Taormina avrebbe anche e soprattutto straordinarie potenzialità per fare cose importanti e invece vivacchia ormai da 20-30 anni, si è fermata all’amarcord, si è aggrappata al passato e non investe sul futuro, fa andare via i i suoi giovani e si accontenta di offrire i concerti estivi al Teatro Antico, si accende a luglio e agosto e poi tanti saluti a tutti. Peccato che il Covid, la guerra e gli aumenti, nel frattempo, abbiano cambiato e stravolto tutto e – per chi non l’avesse capito, non consentiranno più questa piacevole abitudine all’oblio d’inverno.
Non si può neanche fare di tutta l’erba un fascio e va detto che qualcuno in città vorrebbe anche provare a fare qualcosa di diverso per dare un’altra prospettiva al territorio ma il sistema al momento non lo consente, è arroccato sul perimetro dei soliti attori e sulle solite dinamiche, in un quadro non semplice da scardinare e che forse deve andare avanti e deve anche cuocersi sino in fondo.

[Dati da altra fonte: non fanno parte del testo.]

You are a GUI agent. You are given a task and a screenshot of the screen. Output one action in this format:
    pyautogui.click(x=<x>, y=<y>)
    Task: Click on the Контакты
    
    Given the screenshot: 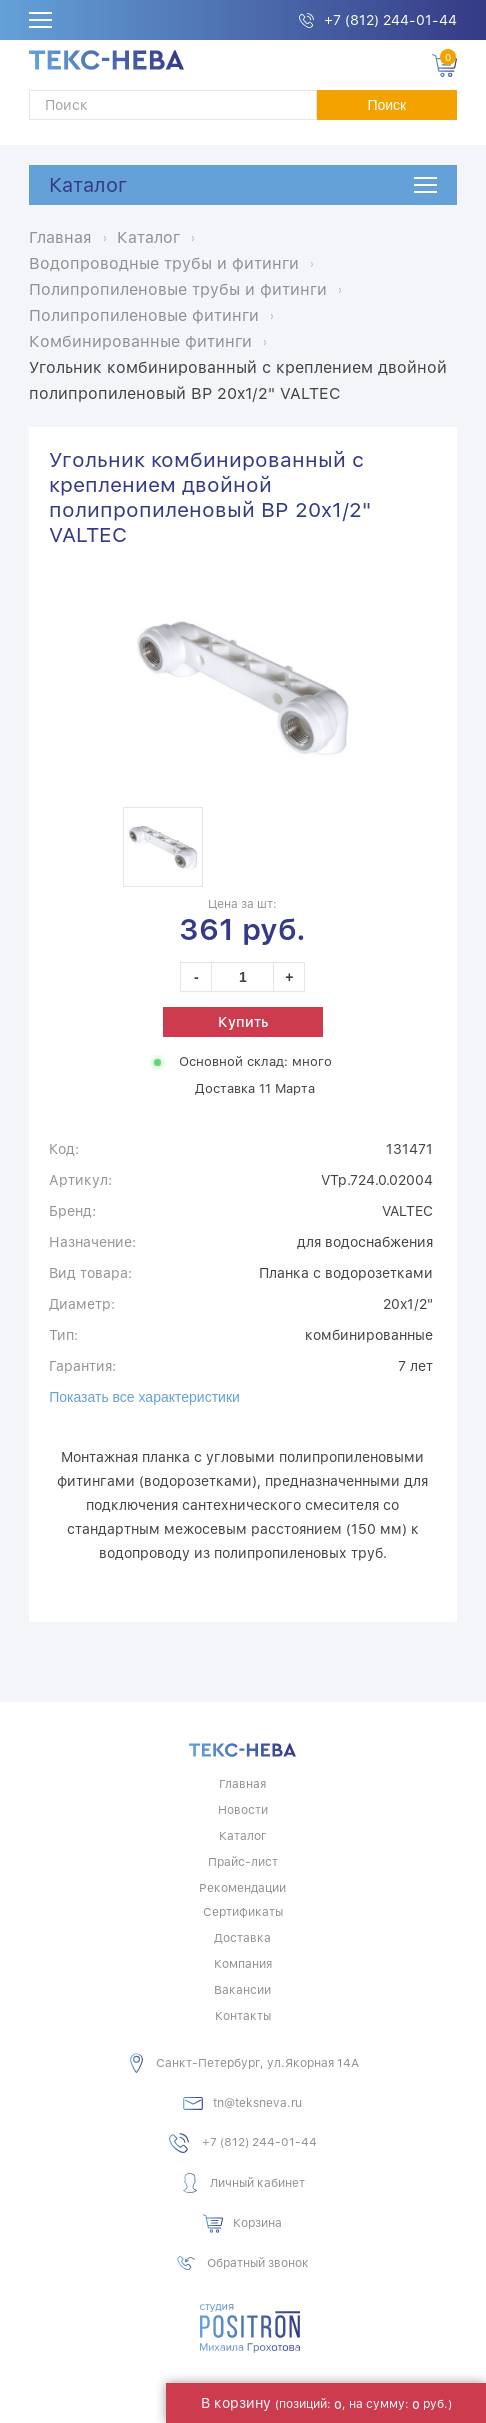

Ecco perché, a meno di cataclismi e salvatori della patria che non si intravedono all’orizzonte, Taormina va verso una prospetta netta e chiarissima: le elezioni del 2023 saranno probabilmente un altro palliativo, con il solito infervorarsi paesano per un candidato piuttosto che per un altro, ma in concreto non sono maturi i tempi e le condizioni per un cambiamento che al 99,1% non ci sarà. Lo 0.1% lo regaliamo ai profeti del nulla che magari diranno “non è vero, faremo meraviglie” ma che in cuor loro lo sapranno di aver detto sciocchezze di pura circostanza.
Il cambiamento – quello dei fatti e non delle belle parole – a Taormina ha i suoi tempi e si fa attendere. Arriverà con calma, un pò come un Giubileo. Il resto, per adesso, è piatto e relativo. Si scrive Taormina 2023, si legge Scene da un matrimonio già visto. Roba da telenovela di serie C.